• [About this exercise] I would like each line of the data that holds the word "firm" copied out.

Saved entries:
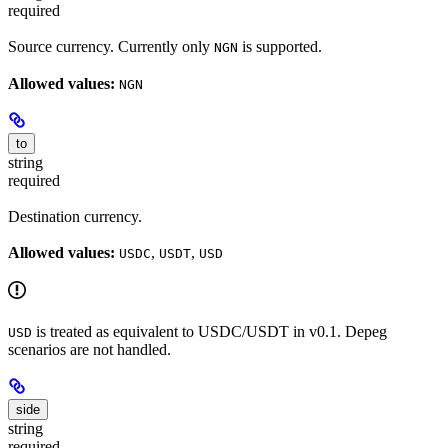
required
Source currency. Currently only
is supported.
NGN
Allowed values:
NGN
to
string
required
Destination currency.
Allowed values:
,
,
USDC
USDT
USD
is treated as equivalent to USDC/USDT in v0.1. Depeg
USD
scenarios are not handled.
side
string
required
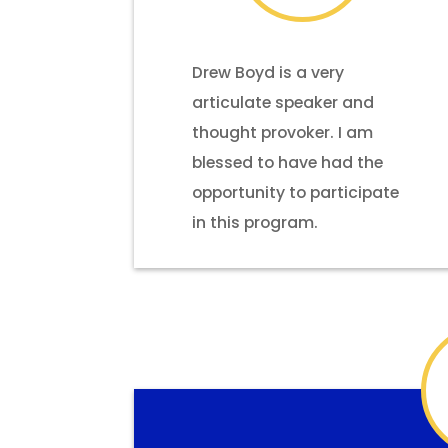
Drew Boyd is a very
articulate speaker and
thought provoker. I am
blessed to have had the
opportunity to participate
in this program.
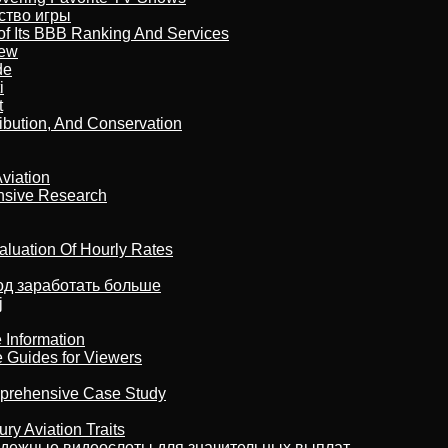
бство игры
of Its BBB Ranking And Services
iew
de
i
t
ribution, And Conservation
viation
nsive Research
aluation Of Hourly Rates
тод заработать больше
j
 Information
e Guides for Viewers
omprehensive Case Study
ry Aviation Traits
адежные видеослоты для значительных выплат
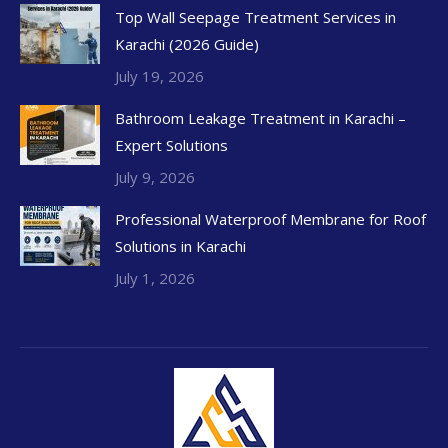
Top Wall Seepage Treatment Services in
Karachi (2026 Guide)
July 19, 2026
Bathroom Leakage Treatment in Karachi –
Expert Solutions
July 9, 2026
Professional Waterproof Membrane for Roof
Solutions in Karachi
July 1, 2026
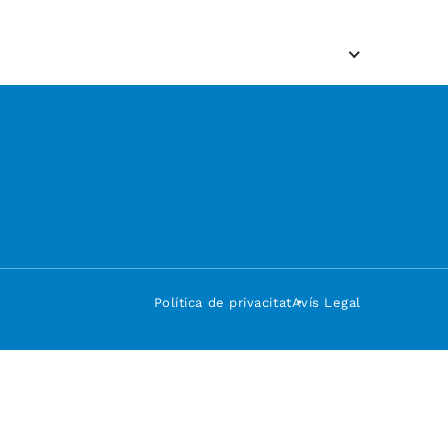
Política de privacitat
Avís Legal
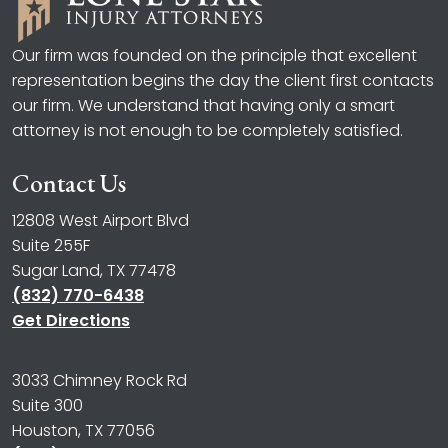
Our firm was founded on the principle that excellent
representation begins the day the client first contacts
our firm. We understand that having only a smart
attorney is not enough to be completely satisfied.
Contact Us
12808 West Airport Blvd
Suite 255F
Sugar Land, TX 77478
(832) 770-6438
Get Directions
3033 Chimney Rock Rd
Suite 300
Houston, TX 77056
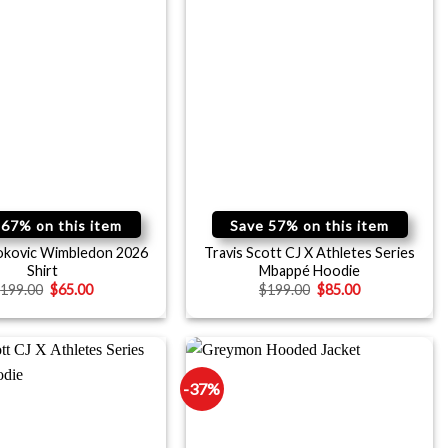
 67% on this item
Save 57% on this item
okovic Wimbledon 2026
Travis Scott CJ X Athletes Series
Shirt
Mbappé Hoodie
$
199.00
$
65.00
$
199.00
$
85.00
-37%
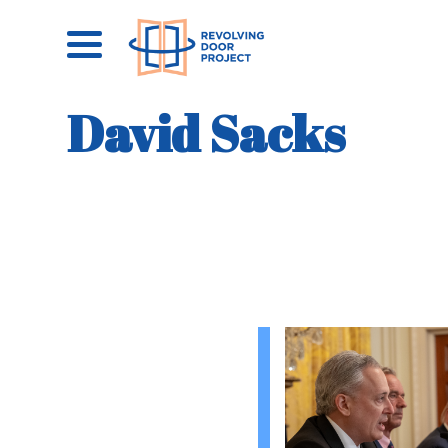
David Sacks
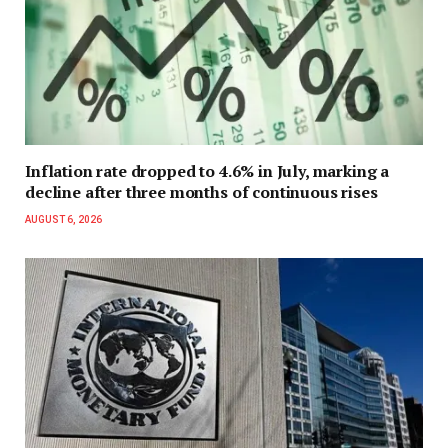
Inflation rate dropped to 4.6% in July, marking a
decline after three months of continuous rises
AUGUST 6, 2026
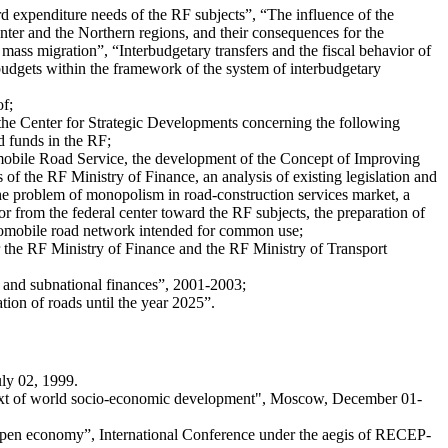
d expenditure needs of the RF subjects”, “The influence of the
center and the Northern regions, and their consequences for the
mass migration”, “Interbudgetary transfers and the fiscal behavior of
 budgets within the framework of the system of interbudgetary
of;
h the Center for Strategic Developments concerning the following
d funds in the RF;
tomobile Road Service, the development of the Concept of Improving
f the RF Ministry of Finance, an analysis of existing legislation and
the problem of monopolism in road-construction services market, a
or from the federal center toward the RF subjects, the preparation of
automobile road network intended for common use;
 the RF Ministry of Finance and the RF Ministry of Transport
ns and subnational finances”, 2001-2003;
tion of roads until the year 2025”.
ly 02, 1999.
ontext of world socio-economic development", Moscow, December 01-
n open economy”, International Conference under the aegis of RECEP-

• [Answer space]
Our firm was founded on the principle that excellent
our firm. We understand that having only a smart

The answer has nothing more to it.